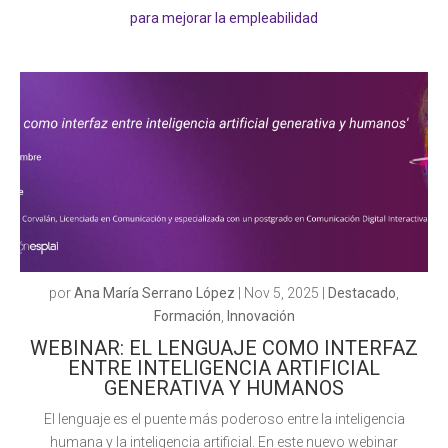
para mejorar la empleabilidad
por
Ana María Serrano López
|
Nov 5, 2025
|
Destacado
,
Formación
,
Innovación
WEBINAR: EL LENGUAJE COMO INTERFAZ
ENTRE INTELIGENCIA ARTIFICIAL
GENERATIVA Y HUMANOS
El lenguaje es el puente más poderoso entre la inteligencia
humana y la inteligencia artificial. En este nuevo webinar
+ + + + + + +
> [DIRECTIONS]:
Each line from the one holding "ENTRE INTELIGENCIA ARTIFICIAL" to the end of the entries is to be written out exactly. Skip every line before it.

> [SOLUTION FOR THIS PROBLEM]:
ENTRE INTELIGENCIA ARTIFICIAL
GENERATIVA Y HUMANOS
El lenguaje es el puente más poderoso entre la inteligencia
humana y la inteligencia artificial. En este nuevo webinar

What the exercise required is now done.